В отчаянии она вернулась в свою комнату.
— Какие вопросы предлагать тому, кто предстанет перед нами? И на кого падет жребий? — спросила принцесса, когда Ленэ возвратился на свое место и сел возле секретаря.
— Нет ничего проще, ваше высочество, — отвечал герцог де Ларошфуко. — У нас около трехсот пленных, в том числе десять или двенадцать офицеров. Спросим только их имена и какие чины имели они в королевской армии; первый, кто назовет себя комендантом крепости, — звание, соответствующее месту несчастного моего Ришона, — на того жребий и укажет.

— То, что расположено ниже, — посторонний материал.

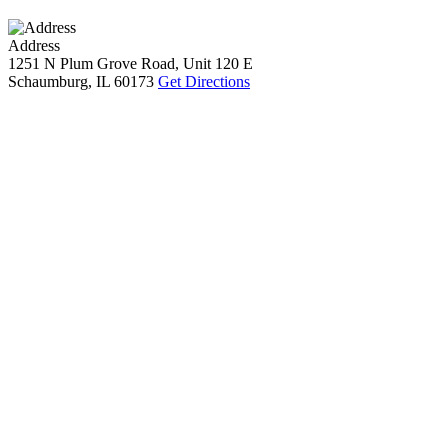
Address
1251 N Plum Grove Road, Unit 120 E
Schaumburg, IL 60173
Get Directions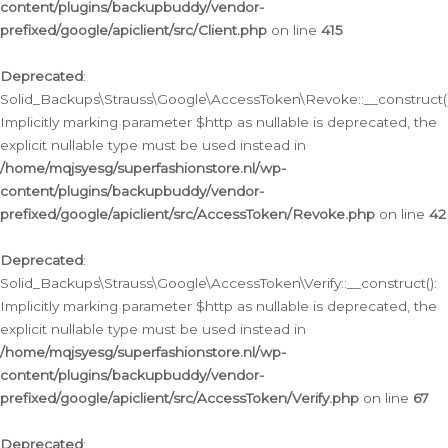
content/plugins/backupbuddy/vendor-
prefixed/google/apiclient/src/Client.php
on line
415
Deprecated
:
Solid_Backups\Strauss\Google\AccessToken\Revoke::__construct()
Implicitly marking parameter $http as nullable is deprecated, the
explicit nullable type must be used instead in
/home/mqjsyesg/superfashionstore.nl/wp-
content/plugins/backupbuddy/vendor-
prefixed/google/apiclient/src/AccessToken/Revoke.php
on line
42
Deprecated
:
Solid_Backups\Strauss\Google\AccessToken\Verify::__construct():
Implicitly marking parameter $http as nullable is deprecated, the
explicit nullable type must be used instead in
/home/mqjsyesg/superfashionstore.nl/wp-
content/plugins/backupbuddy/vendor-
prefixed/google/apiclient/src/AccessToken/Verify.php
on line
67
Deprecated
: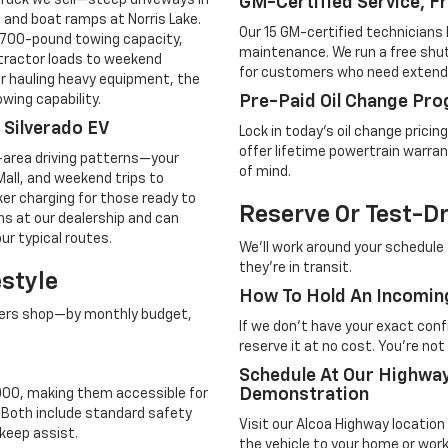
ruck we sell—steep driveways in
GM-Certified Service, F
 and boat ramps at Norris Lake.
Our 15 GM-certified technicians 
7,700-pound towing capacity,
maintenance. We run a free shutt
ntractor loads to weekend
for customers who need extende
r hauling heavy equipment, the
wing capability.
Pre-Paid Oil Change Pro
d Silverado EV
Lock in today's oil change prici
offer lifetime powertrain warran
-area driving patterns—your
of mind.
all, and weekend trips to
ker charging for those ready to
Reserve Or Test-D
ons at our dealership and can
ur typical routes.
We'll work around your schedule 
they're in transit.
estyle
How To Hold An Incomin
mers shop—by monthly budget,
If we don't have your exact confi
reserve it at no cost. You're no
Schedule At Our Highw
Demonstration
,000, making them accessible for
. Both include standard safety
Visit our Alcoa Highway locatio
keep assist.
the vehicle to your home or workp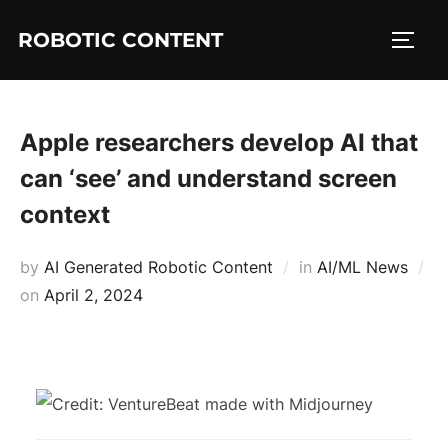
ROBOTIC CONTENT
Apple researchers develop AI that
can ‘see’ and understand screen
context
by
AI Generated Robotic Content
in
AI/ML News
on
April 2, 2024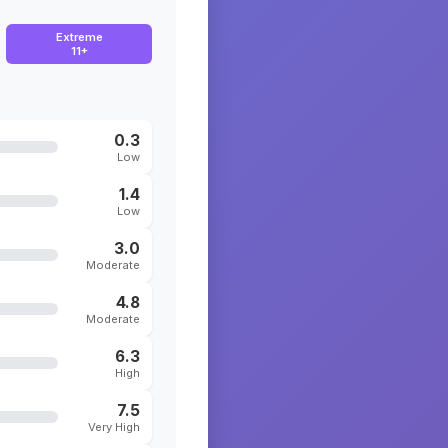
Extreme
11+
0.3
Low
1.4
Low
3.0
Moderate
4.8
Moderate
6.3
High
7.5
Very High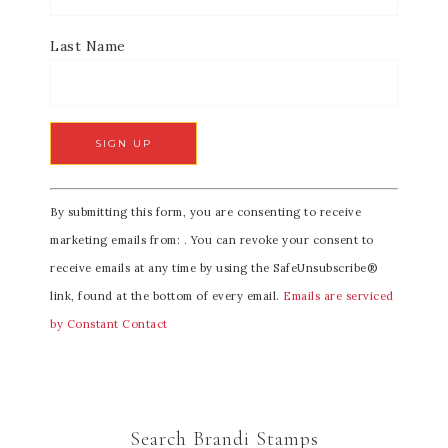
Last Name
C
By submitting this form, you are consenting to receive
o
marketing emails from: . You can revoke your consent to
n
receive emails at any time by using the SafeUnsubscribe®
s
link, found at the bottom of every email.
Emails are serviced
t
by Constant Contact
a
n
t
C
Search Brandi Stamps
o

— Бесполезно терять время на расспросы десяти-двенадцати офицеров, господа, — возразила принцесса. — Господин секретарь, у вас есть подробный реестр, найдите в нем пленников, равных господину Ришону по чину.
— Таких только два, ваше высочество, — отвечал секретарь, — комендант Сен-Жоржа и комендант Брона.
— Итак, двое, — сказала принцесса. — Видите, сама судьба покровительствует нам. Их задержали, Лабюссьер?
— Как же, ваше высочество! — отвечал капитан телохранителей. — Оба сидят в крепости и ждут приказания предстать перед судом.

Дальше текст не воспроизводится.